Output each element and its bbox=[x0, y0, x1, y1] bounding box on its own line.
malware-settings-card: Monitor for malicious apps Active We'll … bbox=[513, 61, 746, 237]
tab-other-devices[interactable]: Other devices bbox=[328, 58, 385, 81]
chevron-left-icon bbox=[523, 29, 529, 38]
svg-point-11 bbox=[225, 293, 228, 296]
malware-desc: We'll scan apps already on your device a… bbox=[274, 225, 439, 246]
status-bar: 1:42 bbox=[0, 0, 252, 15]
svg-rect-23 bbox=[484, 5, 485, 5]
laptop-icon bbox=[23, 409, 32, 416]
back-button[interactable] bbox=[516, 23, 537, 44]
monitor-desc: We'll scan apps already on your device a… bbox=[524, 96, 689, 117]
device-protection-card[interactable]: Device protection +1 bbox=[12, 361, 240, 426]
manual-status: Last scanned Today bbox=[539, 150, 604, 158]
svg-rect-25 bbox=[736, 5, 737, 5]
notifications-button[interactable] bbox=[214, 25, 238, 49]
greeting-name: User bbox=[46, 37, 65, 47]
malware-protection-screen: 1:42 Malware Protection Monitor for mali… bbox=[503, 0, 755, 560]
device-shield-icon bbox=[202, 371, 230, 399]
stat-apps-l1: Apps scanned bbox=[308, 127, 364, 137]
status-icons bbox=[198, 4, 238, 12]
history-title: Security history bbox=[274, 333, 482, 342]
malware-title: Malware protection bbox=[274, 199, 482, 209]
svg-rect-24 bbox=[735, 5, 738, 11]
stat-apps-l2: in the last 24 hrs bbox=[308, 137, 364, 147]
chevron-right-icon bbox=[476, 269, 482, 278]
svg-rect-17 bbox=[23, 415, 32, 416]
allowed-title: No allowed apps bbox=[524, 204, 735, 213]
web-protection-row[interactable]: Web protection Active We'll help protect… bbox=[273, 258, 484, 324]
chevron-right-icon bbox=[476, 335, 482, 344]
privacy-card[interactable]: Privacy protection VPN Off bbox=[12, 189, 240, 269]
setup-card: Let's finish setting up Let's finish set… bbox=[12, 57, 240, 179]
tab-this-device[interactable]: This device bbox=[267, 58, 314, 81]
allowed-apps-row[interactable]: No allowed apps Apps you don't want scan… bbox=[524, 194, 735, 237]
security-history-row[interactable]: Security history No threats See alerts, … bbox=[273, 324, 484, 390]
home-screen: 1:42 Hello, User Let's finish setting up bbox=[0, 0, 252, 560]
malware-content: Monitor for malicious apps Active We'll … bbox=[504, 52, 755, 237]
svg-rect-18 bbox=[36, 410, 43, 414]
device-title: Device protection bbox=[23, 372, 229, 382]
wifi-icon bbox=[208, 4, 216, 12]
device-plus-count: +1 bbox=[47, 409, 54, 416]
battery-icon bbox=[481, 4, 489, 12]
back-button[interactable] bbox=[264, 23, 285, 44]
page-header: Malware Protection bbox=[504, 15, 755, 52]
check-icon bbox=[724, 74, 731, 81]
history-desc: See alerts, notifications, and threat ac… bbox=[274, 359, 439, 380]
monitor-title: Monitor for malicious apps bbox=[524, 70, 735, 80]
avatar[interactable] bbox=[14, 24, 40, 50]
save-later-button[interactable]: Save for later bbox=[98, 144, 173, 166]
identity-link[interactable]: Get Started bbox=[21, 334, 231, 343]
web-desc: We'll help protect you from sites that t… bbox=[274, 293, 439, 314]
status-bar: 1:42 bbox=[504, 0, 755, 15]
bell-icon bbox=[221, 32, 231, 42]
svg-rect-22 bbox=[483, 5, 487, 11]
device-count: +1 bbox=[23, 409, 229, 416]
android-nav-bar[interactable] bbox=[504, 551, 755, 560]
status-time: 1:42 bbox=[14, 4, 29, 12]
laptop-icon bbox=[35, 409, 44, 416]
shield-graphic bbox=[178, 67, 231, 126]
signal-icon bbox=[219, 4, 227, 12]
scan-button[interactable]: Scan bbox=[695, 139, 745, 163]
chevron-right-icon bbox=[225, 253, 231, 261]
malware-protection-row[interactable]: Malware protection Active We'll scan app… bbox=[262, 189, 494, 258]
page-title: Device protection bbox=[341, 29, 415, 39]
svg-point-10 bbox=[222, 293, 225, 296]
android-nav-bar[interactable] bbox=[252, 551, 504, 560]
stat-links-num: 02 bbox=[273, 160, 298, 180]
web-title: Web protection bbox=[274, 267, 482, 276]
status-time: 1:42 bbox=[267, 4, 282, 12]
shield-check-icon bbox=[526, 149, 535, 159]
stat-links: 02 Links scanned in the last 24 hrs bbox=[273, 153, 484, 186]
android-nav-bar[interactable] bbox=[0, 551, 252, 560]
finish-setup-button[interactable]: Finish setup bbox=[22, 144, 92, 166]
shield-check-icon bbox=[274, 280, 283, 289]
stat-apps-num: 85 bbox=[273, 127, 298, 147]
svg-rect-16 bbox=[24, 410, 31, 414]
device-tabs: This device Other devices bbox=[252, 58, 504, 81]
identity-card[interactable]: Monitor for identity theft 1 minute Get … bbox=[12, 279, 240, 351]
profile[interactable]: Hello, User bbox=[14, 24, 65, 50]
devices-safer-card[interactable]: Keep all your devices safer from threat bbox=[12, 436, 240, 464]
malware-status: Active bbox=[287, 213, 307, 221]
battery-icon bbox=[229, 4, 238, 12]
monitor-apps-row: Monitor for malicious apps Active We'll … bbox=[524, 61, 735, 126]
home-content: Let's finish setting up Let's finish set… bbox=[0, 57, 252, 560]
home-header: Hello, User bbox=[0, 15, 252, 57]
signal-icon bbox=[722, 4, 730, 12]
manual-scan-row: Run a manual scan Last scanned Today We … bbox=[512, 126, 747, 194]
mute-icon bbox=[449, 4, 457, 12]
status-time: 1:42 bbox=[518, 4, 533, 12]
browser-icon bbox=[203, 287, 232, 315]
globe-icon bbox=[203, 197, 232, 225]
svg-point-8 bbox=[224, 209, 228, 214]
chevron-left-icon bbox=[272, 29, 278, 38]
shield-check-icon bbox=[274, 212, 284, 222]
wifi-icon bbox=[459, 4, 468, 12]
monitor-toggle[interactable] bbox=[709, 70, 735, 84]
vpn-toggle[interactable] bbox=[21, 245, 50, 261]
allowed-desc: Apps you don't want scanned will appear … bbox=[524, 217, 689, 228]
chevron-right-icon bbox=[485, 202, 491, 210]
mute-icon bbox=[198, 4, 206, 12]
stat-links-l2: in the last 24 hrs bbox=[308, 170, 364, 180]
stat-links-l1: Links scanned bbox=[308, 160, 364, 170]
+===+
**What this task involves:** What the answer needs is every line from the data above with "Active" in it.

**Exercise solution:**
malware-settings-card: Monitor for malicious apps Active We'll … bbox=[513, 61, 746, 237]
web-protection-row[interactable]: Web protection Active We'll help protect… bbox=[273, 258, 484, 324]
malware-content: Monitor for malicious apps Active We'll … bbox=[504, 52, 755, 237]
malware-protection-row[interactable]: Malware protection Active We'll scan app… bbox=[262, 189, 494, 258]
malware-status: Active bbox=[287, 213, 307, 221]
monitor-apps-row: Monitor for malicious apps Active We'll … bbox=[524, 61, 735, 126]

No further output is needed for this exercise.